We finished our dinner with YaYa and your father and I decided to go for a walk. We came to this spot right here, right where you and I are sitting, and sat down. It was nighttime and completely dark, and your father pointed out Mars in the sky and said, “Did you know that the atmosphere of Mars is 0.3 ppm Krypton?” (Winter, 1993). Before I can answer, and tell him that yes of course I knew that, he said “This ring is also Krypton,” and he pulled out this gorgeous ring, made of solid Kryptonite, which is white and crystalline, and asked me to marry him!” (Barbalace, 1995 and Stewrtka, 2002). “And you said yes!” I smiled, stroking the smooth edges of the Kryptonite ring in my small fingers.

“Yes, yes I did,” she smiled. I hand her the ring but she shakes her head. “No sweetie, I want you to have it.” “But mummy, it’s yours!” “It’s yours now honey. Take good care of it.

” The day my mom died we were reading a Superman comic together. I loved reading the comic because Superman’s greatest weakness is Krypton, which I knew to be totally incorrect. “That’s wrong! Krypton is non-toxicy!” (Winter, 1993). He can’t get weak when he’s near it!” I laugh mockingly, pointing out a picture of Superman crawling on the ground trying to get away from a piece of Krypton. “Non-toxic sweetie,” my mother laughed. “Oh…well they’re still wrong mummy.
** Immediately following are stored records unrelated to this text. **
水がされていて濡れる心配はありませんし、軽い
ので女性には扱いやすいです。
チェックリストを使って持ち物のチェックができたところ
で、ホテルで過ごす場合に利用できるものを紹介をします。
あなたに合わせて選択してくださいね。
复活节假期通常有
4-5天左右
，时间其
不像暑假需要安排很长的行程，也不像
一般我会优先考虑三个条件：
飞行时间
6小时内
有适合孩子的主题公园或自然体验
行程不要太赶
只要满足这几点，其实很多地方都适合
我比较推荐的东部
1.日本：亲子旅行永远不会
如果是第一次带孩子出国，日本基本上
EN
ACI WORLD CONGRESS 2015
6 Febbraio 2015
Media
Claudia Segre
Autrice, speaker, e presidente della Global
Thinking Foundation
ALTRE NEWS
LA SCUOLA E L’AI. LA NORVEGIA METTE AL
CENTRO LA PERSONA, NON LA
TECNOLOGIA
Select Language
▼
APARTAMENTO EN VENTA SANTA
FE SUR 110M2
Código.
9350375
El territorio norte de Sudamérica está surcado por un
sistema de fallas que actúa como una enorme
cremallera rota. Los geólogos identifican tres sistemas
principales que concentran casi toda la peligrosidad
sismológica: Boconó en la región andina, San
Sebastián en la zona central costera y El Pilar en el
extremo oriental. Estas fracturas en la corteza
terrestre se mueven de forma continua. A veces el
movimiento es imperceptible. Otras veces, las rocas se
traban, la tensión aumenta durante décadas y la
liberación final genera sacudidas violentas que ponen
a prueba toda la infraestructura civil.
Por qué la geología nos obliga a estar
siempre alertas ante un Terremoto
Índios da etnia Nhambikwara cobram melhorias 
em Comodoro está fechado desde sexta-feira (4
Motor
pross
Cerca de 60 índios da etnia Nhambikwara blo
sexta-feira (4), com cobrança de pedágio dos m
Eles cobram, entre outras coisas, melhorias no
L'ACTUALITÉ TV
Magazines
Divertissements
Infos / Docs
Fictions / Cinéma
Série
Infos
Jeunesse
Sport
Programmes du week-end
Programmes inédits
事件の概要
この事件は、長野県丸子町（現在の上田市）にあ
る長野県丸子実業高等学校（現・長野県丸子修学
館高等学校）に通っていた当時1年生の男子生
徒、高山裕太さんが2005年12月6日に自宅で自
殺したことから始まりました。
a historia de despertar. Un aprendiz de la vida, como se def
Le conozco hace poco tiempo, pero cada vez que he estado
Look! They drew Krypton gas as glowing! Krypton gas glows but only with a bazillion (a thousand) volts of electricity!” (Stewrtka, 2002) “Unbelievable!” My mother smiled. I turned the page and glanced up to see her head slump to the side coughing terribly. “Mummy! What’s wrong? I’ll get daddy!” I get my father and he raced to the backyard. He carried my mother to the car and YaYa arrived soon after. She baked me cookies but I was not hungry. She told me that whatever happens my mother will be watching my father and I from heaven.
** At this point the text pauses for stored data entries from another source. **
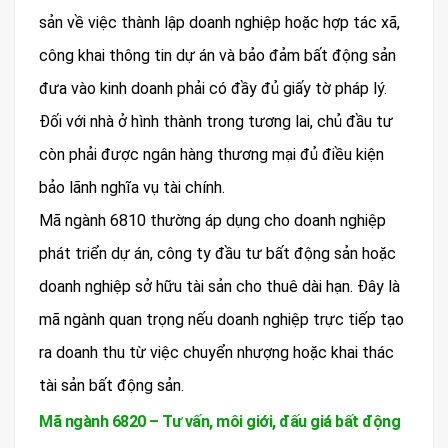
sản về việc thành lập doanh nghiệp hoặc hợp tác xã,
công khai thông tin dự án và bảo đảm bất động sản
đưa vào kinh doanh phải có đầy đủ giấy tờ pháp lý.
Đối với nhà ở hình thành trong tương lai, chủ đầu tư
còn phải được ngân hàng thương mại đủ điều kiện
bảo lãnh nghĩa vụ tài chính.
Mã ngành 6810 thường áp dụng cho doanh nghiệp
phát triển dự án, công ty đầu tư bất động sản hoặc
doanh nghiệp sở hữu tài sản cho thuê dài hạn. Đây là
mã ngành quan trọng nếu doanh nghiệp trực tiếp tạo
ra doanh thu từ việc chuyển nhượng hoặc khai thác
tài sản bất động sản.
Mã ngành 6820 – Tư vấn, môi giới, đấu giá bất động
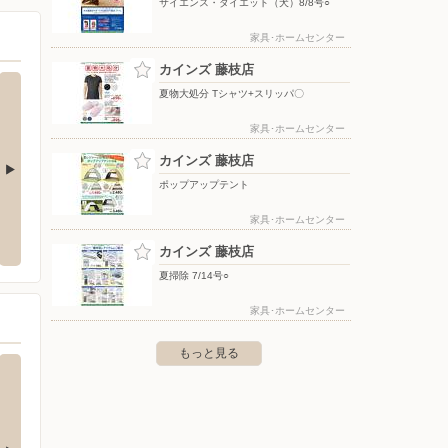
サイエンス・ダイエット（犬）8/8号○
家具･ホームセンター
カインズ 藤枝店
夏物大処分 Tシャツ+スリッパ〇
家具･ホームセンター
カインズ 藤枝店
ポップアップテント
王国/新藤枝店
北海道産青果物拡販宣伝協議会／ホクレ
ウエル
家具･ホームセンター
ン農業協同組合連合会（静岡県）
内瀬戸527-1
〒426-0
カインズ 藤枝店
〒000-0000
夏掃除 7/14号○
家具･ホームセンター
もっと見る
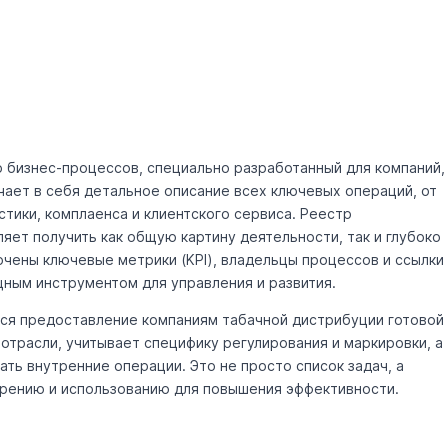
 бизнес-процессов, специально разработанный для компаний,
ает в себя детальное описание всех ключевых операций, от
тики, комплаенса и клиентского сервиса. Реестр
яет получить как общую картину деятельности, так и глубоко
ючены ключевые метрики (KPI), владельцы процессов и ссылки
ным инструментом для управления и развития.
тся предоставление компаниям табачной дистрибуции готовой
отрасли, учитывает специфику регулирования и маркировки, а
ть внутренние операции. Это не просто список задач, а
дрению и использованию для повышения эффективности.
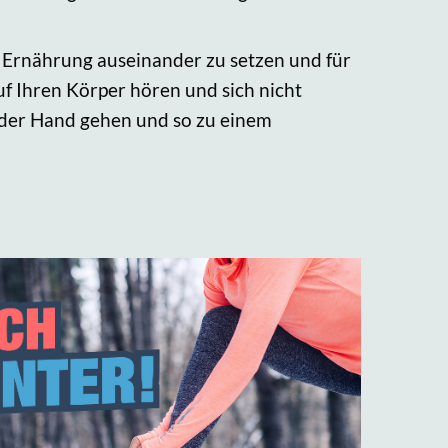
er Ernährung auseinander zu setzen und für
 Ihren Körper hören und sich nicht
 der Hand gehen und so zu einem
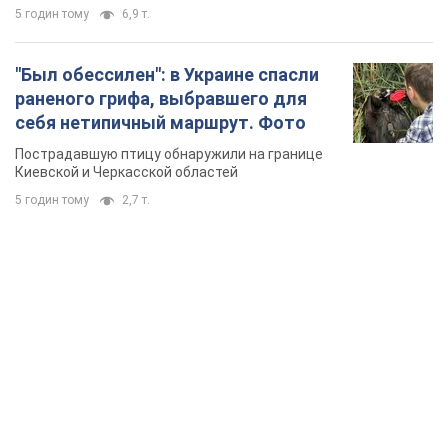
5 годин тому
6,9 т.
"Был обессилен": в Украине спасли
раненого грифа, выбравшего для
себя нетипичный маршрут. Фото
Пострадавшую птицу обнаружили на границе
Киевской и Черкасской областей
5 годин тому
2,7 т.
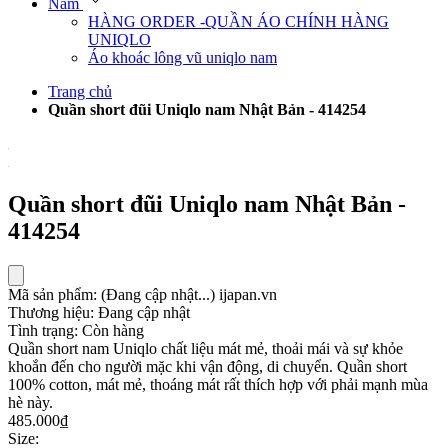
Nam
HÀNG ORDER -QUẦN ÁO CHÍNH HÀNG
UNIQLO
Áo khoác lông vũ uniqlo nam
Trang chủ
Quần short đũi Uniqlo nam Nhật Bản - 414254
Quần short đũi Uniqlo nam Nhật Bản -
414254
Mã sản phẩm:
(Đang cập nhật...)
ijapan.vn
Thương hiệu:
Đang cập nhật
Tình trạng:
Còn hàng
Quần short nam Uniqlo chất liệu mát mẻ, thoải mái và sự khỏe
khoắn đến cho người mặc khi vận động, di chuyển. Quần short
100% cotton, mát mẻ, thoáng mát rất thích hợp với phải mạnh mùa
hè này.
485.000₫
Size:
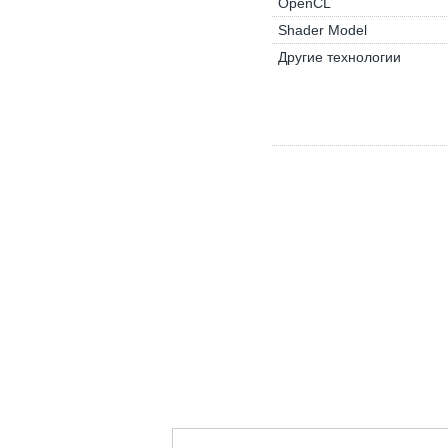
OpenCL
Shader Model
Другие технологии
I didn’t understand what she meant. I waited for my mother to return but she never did. My father returned the next morning alone with wrinkled clothes and blood shot eyes. With tears slowly trailing down his cheeks, he told me that my mother was gone. “It’s okay daddy,” I told him, hugging him tightly.
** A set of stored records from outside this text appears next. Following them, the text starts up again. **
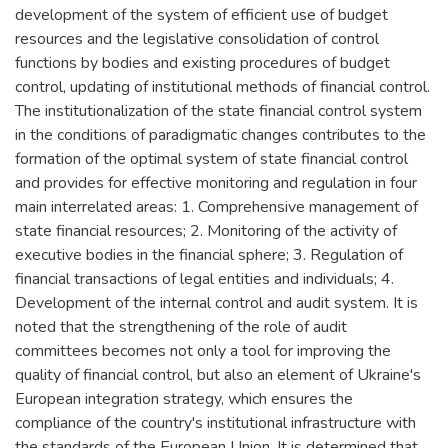
development of the system of efficient use of budget
resources and the legislative consolidation of control
functions by bodies and existing procedures of budget
control, updating of institutional methods of financial control.
The institutionalization of the state financial control system
in the conditions of paradigmatic changes contributes to the
formation of the optimal system of state financial control
and provides for effective monitoring and regulation in four
main interrelated areas: 1. Comprehensive management of
state financial resources; 2. Monitoring of the activity of
executive bodies in the financial sphere; 3. Regulation of
financial transactions of legal entities and individuals; 4.
Development of the internal control and audit system. It is
noted that the strengthening of the role of audit
committees becomes not only a tool for improving the
quality of financial control, but also an element of Ukraine's
European integration strategy, which ensures the
compliance of the country's institutional infrastructure with
the standards of the European Union. It is determined that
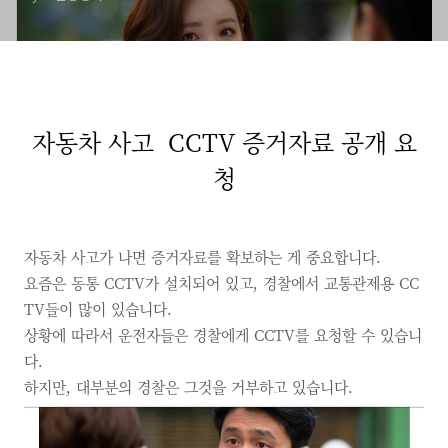
자동차 사고 CCTV 증거자료 공개 요
청
자동차 사고가 나면 증거자료를 확보하는 게 중요합니다.
요즘은 동통 CCTV가 설치되어 있고, 경찰에서 교통관제용 CC
TV들이 많이 있습니다.
상황에 따라서 운전자들은 경찰에게 CCTV를 요청할 수 있습니
다.
하지만, 대부분의 경찰은 그것을 거부하고 있습니다.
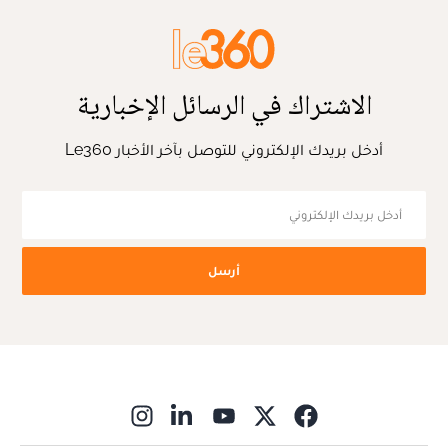
الاشتراك في الرسائل الإخبارية
أدخل بريدك الإلكتروني للتوصل بآخر الأخبار Le360
أرسل
ns in new window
“YaYa says she’ll be watching us from heaven now, no matter what.” He sobs louder. After my mother died my father wasn’t the same. He spent all his time in his laboratory alone, always experimenting with Krypton. He never asked me down to the basement again for a lesson, or talked to me about chemistry, or argued with me about my Superman comic books. My mother’s parents arrived one day.

They told me to call them Grandma and Grandpa, not YaYa and Pappous as I called my father’s parents. They packed-up my clothes and my life in a tiny black suitcase and w left. My father wouldn’t say goodbye, although I shouted down to him pleading to him not to let Grandma and Grandpa, these strangers, kidnap me. He did not listen. He stayed planted in his laboratory, experimenting with Krypton and talking to the empty chair where my mother used to sit.

Grandma, Grandpa, and I boarded a plane to Paris, France and went to their townhouse in the center of the city. They spoke French, and I spoke Greek. The first sentence I spoke to them in French was about how Krypton contained six isotopes (Winter, 1993) and only five were stable. “How…nice,” Grandpa responded. “Very…interesting,” Grandma nodded, a pinched smile spread across her face. They changed the subject to baking and I could not understand.

They were nice people, but they were not my parents. But now I’m home, finally, after ten years. My parents are finally reunited and happy, conducting experiments with Krypton together. I still have my mother’s wedding ring and always wear it on my right hand. Krypton is not only an element, it is a symbol of those five blissful years I spent with my parents learning about chemistry and reading Superman comics with my mother.

Most importantly, it is a reminder that my mother and father are always watching over me from heaven, and I will join them, eventually, when the time is right.